Recreational Boating Safety – The Lookout

Bob CurrieBy Bob Currie, Recreational Boating Safety Specialist
U. S. Coast Guard Auxiliary Station Galveston Flotilla
We all know from watching those Errol Flynn pirate movies that the most important person on the ship while underway is the lookout. That’s not a paid position. No one signed on board a ship as “lookout.” Rather, it was an assigned duty. Due to the curvature of the earth, the lookout was always the first to see land, an enemy ship, or Moby Dick or his relatives. The higher the crow’s nest, the farther the lookout could see except when the sea was obscured by fog or rain or dark of night.

The Barrelman: Evolution of the Lookout
The first vessels to cross large bodies of water were dugout canoes propelled by paddles. Those dugouts were improved by the addition of a sail on a mast. Bigger and bigger ships were built, and the larger ships had tall masts. Once sailors reported on how much farther they could see from the tops of those masts, ship outfitters began lashing an open barrel to the top of the mast. A member of the crew experienced in the matter of navigation and also equipped with good vision would occupy the barrel. The barrelman title was given to those brave souls, and the importance of the position was such that the barrel was always manned when underway. The duties of the barrelman included detecting and reporting on ships, shipwrecks, debris, shipwrecked persons, and navigational hazards. If you were crewman on a whaler, your job as barrelman was looking for the telltale whale spouts. If you were crew on a man o’ war, you were looking out for enemy ships.

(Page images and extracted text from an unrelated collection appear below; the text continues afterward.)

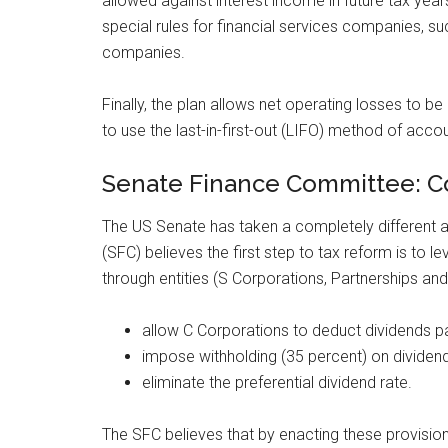
allowed against interest income in future tax 
special rules for financial services companies, 
companies.
Finally, the plan allows net operating losses to be
to use the last-in-first-out (LIFO) method of acco
Senate Finance Committee: Co
The US Senate has taken a completely different
(SFC) believes the first step to tax reform is to 
through entities (S Corporations, Partnerships and
allow C Corporations to deduct dividends pa
impose withholding (35 percent) on dividend
eliminate the preferential dividend rate.
The SFC believes that by enacting these provisio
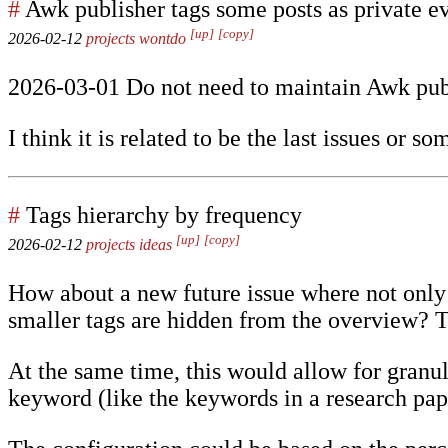
#
Awk publisher tags some posts as private ev
[up]
[copy]
2026-02-12
projects
wontdo
2026-03-01 Do not need to maintain Awk pub
I think it is related to be the last issues or so
#
Tags hierarchy by frequency
[up]
[copy]
2026-02-12
projects
ideas
How about a new future issue where not only t
smaller tags are hidden from the overview? 
At the same time, this would allow for granul
keyword (like the keywords in a research pap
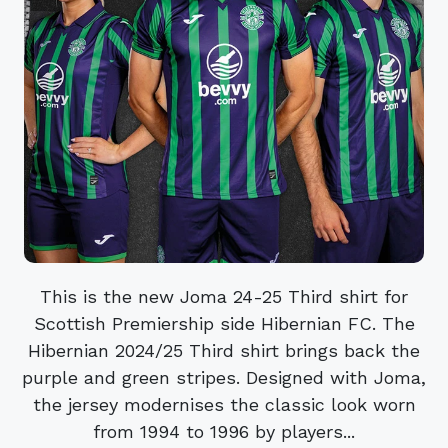
This is the new Joma 24-25 Third shirt for
Scottish Premiership side Hibernian FC. The
Hibernian 2024/25 Third shirt brings back the
purple and green stripes. Designed with Joma,
the jersey modernises the classic look worn
from 1994 to 1996 by players...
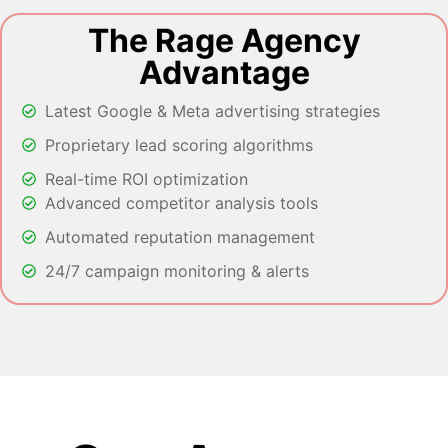
The Rage Agency
Advantage
Latest Google & Meta advertising strategies
Proprietary lead scoring algorithms
Real-time ROI optimization
Advanced competitor analysis tools
Automated reputation management
24/7 campaign monitoring & alerts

Lookout Tools of the Trade
A person’s eyes and ears were and still are the most important tools of the lookout. What are the lookouts listening for? Why, bells, whistles, and horns! They are still important (and required) safety devices on modern ships, as any of us who live on or near the shipping lanes and channels can tell you. We have had a few inventions over the centuries that have enhanced the ability of the lookout to detect danger. The spyglass was the first invention. A spyglass is a portable telescope used to find land, lookout for enemy ships, or look to the stars for celestial navigation. Spyglasses evolved into binoculars in the late 1800s. The first binocular was not handheld and was simply two telescopes side by side and close together enough to be used by one person looking through both telescopes simultaneously. Now there are prism based and electronically stabilized binoculars. I highly recommend that you keep a set of binoculars on your boat.

New Terms for the Lookout
The modern lookout is assigned to watches- forward watch, stern watch, port watch, starboard watch, and even radar watch. Those of us who are assigned a watch usually are no longer looking out for enemy ships or whales, but we are still looking out for other vessels, shoaling, fixed obstructions such as jetties and docks, and for sub merged objects just below the waterline that can damage or sink your boat. Rule 5 of the Rules of the Road, below, primarily directs the lookout to be observant for any risks of collision:

Rules of the Road Rule 5: Post a Lookout
You must designate someone to watch for dangers that may come from any direction. You must maintain a proper lookout by sight and hearing as well as by all available means appropriate in the prevailing circumstances and conditions so as to make a full appraisal of the situation and of the risk of collision.

If a lookout sees something that could endanger their vessel, they need to point toward the danger and loudly inform the boat operator, and continue to do so until acknowledged.

All Available Means
The all available means clause of Rule 5 applies to electronic means such as your GPS, AIS (Automatic Identification System, found in commercial vessels mostly, but becoming popular for ocean-going vessels), infrared and radar systems. The rule is simply if the system is working you must use it to aid in avoiding a collision at sea.

Summary
The lookout is the only position on a vessel that is actually required by law. The boat operator should assign the lookout positions according to the conditions at the time and make sure each lookout understands what they are to do.